We have constructed the generalized superconductors with the Born–Infeld electrodynamics and studied their negative refraction in the probe limit, which may help us to understand the influences of the 1 / N or \(1/\lambda \) corrections on the holographic superconductor models and their optical properties. Varying the Born–Infeld parameter as well as the temperature, we calculated in details the electric permittivity, the effective magnetic permeability, the refractive index, and the Depine–Lakhtakia (DL) index of our system and observed the existence of negative refraction in the superconducting phase at small frequencies. Interestingly, we found that the greater the Born–Infeld corrections the larger the range of frequencies or the range of temperatures for which a negative DL index occurs, which indicates that the Born–Infeld electrodynamics facilitates the appearance of negative refraction. Furthermore, we analyzed the dissipation effects in our system and found that the tunable Born–Infeld parameter can be used to improve the propagation in the holographic setup.
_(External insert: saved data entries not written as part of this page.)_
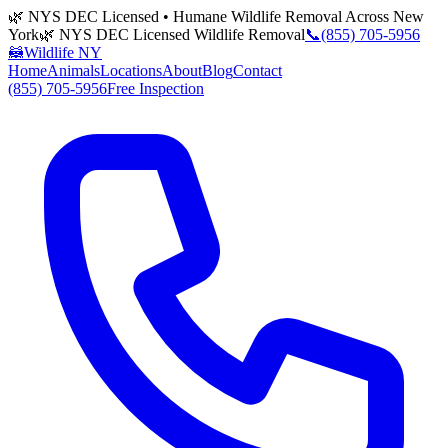
🌿 NYS DEC Licensed • Humane Wildlife Removal Across New
York
🌿 NYS DEC Licensed Wildlife Removal
📞
(855) 705-5956
🦝
Wildlife NY
Home
Animals
Locations
About
Blog
Contact
(855) 705-5956
Free Inspection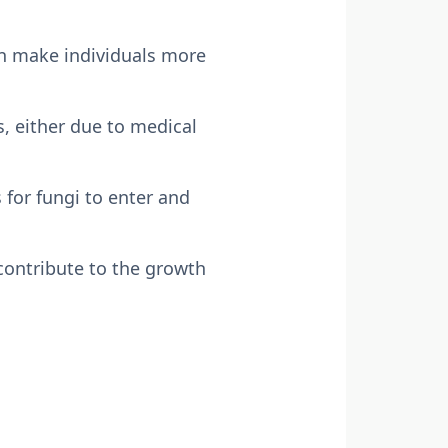
can make individuals more
 either due to medical
 for fungi to enter and
contribute to the growth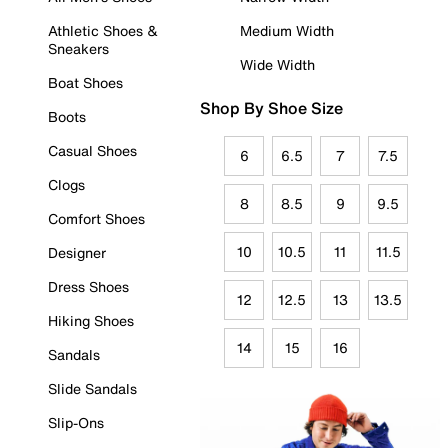
Athletic Shoes &
Medium Width
Sneakers
Wide Width
Boat Shoes
Shop By Shoe Size
Boots
Casual Shoes
6
6.5
7
7.5
Clogs
8
8.5
9
9.5
Comfort Shoes
10
10.5
11
11.5
Designer
Dress Shoes
12
12.5
13
13.5
Hiking Shoes
14
15
16
Sandals
Slide Sandals
Slip-Ons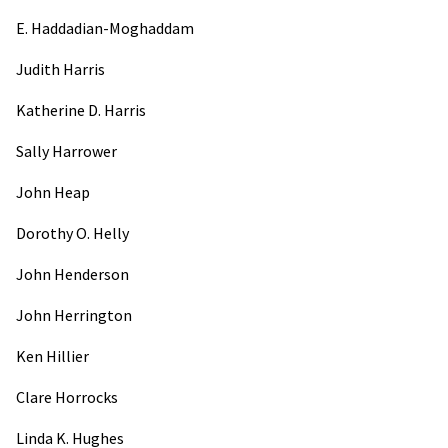
E. Haddadian-Moghaddam
Judith Harris
Katherine D. Harris
Sally Harrower
John Heap
Dorothy O. Helly
John Henderson
John Herrington
Ken Hillier
Clare Horrocks
Linda K. Hughes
Thus, we concluded that the Born–Infeld electrodynamics can play an important role in determining the optical properties of the boundary theory. The extension of this work to the fully backreacted spacetime would be interesting since the backreaction provides richer physics in the generalized holographic superconductors and significantly affects their optical properties [29, 31]. We will leave this for future study.